On the off chance you were not aware, bs4 also supports[0] getting parse events from html5lib[1] which (as its name implies) is far more likely to parse the text the same way the browser would
Looks like lxml w/ xpath is still the fastest with Python 3.10.4 from "Pyquery, lxml, BeautifulSoup comparison" https://gist.github.com/MercuryRising/4061368 ; which is fine for parsing (X)HTML(5) that validates<
(EDIT: Is xml/html5 a good format for data serialization?
defusedxml ... Simdjson, Apache arrow.js)
I was curious, so I tried that performance test you linked to on my machine with the various parsers:
==== Total trials: 100000 =====
bs4 lxml total time: 110.9
bs4 html.parser total time: 87.6
bs4 lxml-xml total time: 0.5
bs4 xml total time: 0.5
bs4 html5lib total time: 103.6
pq total time: 8.7
lxml (cssselect) total time: 8.8
lxml (xpath) total time: 5.6
regex total time: 13.8 (doesn't find all p)
Same here, I am unable to properly quantify it but there was something about the soup api I did not really like.

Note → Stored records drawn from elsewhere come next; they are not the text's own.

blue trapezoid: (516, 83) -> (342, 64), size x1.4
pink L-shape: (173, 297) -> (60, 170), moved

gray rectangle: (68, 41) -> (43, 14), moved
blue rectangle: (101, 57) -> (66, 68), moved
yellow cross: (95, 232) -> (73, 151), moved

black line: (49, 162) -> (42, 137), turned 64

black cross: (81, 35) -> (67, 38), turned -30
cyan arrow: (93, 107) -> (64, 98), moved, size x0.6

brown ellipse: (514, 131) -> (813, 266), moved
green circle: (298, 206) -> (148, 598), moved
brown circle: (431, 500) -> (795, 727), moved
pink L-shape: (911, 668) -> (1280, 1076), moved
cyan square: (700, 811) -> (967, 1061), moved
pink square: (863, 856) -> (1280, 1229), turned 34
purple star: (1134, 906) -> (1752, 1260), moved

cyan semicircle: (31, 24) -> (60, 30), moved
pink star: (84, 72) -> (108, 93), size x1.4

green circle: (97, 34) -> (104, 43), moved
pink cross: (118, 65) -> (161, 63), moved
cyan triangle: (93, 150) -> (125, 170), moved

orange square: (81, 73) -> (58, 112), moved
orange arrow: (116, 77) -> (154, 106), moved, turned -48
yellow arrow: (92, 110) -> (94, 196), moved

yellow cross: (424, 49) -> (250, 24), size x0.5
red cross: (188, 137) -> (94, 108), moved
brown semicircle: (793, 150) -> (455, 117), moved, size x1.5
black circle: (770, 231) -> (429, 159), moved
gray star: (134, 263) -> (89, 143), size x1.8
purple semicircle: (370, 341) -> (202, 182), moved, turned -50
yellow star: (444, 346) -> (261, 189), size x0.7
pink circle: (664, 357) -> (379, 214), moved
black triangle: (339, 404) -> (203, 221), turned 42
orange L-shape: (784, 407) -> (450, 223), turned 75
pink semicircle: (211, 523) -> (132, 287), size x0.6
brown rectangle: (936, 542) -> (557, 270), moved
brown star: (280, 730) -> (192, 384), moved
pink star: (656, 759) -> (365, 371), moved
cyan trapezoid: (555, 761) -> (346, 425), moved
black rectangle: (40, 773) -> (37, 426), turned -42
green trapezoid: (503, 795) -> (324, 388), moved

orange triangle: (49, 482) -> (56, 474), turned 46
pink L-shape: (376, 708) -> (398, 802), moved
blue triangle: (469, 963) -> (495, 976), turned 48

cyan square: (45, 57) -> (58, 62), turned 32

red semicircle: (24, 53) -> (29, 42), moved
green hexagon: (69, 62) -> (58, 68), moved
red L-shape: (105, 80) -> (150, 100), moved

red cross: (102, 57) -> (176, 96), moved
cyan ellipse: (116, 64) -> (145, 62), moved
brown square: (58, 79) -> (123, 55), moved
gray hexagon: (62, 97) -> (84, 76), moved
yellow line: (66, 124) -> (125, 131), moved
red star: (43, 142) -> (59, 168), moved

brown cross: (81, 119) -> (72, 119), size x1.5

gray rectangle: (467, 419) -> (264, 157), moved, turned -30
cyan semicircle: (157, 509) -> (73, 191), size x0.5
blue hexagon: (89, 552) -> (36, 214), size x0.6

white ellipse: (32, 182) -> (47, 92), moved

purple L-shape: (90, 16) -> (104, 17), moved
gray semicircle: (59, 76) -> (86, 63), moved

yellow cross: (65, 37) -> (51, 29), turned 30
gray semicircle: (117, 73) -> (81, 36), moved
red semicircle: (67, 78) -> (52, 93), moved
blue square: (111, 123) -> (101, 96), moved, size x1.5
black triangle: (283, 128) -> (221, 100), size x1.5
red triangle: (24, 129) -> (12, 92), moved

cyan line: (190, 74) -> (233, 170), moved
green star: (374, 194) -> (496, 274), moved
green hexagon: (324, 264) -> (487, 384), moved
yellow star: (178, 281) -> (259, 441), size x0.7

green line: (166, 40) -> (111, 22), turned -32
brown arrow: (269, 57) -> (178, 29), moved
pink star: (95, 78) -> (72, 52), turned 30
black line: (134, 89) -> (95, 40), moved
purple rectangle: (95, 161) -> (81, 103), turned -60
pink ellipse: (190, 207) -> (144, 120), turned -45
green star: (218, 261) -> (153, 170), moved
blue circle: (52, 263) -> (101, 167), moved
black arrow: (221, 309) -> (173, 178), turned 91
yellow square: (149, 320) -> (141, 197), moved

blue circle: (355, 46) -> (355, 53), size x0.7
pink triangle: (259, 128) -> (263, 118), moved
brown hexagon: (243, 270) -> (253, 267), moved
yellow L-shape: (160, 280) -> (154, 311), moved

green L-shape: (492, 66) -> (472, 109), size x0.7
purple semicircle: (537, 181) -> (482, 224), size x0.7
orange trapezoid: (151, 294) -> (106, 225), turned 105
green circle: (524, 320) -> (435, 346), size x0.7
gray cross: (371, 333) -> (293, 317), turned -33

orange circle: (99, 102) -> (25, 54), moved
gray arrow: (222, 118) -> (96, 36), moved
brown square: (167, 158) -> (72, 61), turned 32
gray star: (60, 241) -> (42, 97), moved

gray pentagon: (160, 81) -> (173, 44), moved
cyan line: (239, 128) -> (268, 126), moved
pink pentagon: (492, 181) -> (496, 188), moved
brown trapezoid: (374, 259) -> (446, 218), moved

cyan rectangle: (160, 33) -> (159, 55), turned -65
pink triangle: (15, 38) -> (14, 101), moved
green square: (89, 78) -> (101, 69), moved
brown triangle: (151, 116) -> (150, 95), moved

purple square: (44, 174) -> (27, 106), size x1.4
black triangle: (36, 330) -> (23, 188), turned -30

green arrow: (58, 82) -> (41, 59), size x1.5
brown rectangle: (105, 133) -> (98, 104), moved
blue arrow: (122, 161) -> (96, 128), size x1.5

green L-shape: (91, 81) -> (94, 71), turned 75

It may have been because I learned on the python xml.etree library in base(I moved to lxml because it has the same api but is faster and knows about parent nodes) and had a hard time with the soup api.
But I think it was the way it overloaded the selectors. I did not like the way you could magically find elements. I may have to revisit it and try and figure out why and if I still do not like it.
https://lxml.de/lxmlhtml.html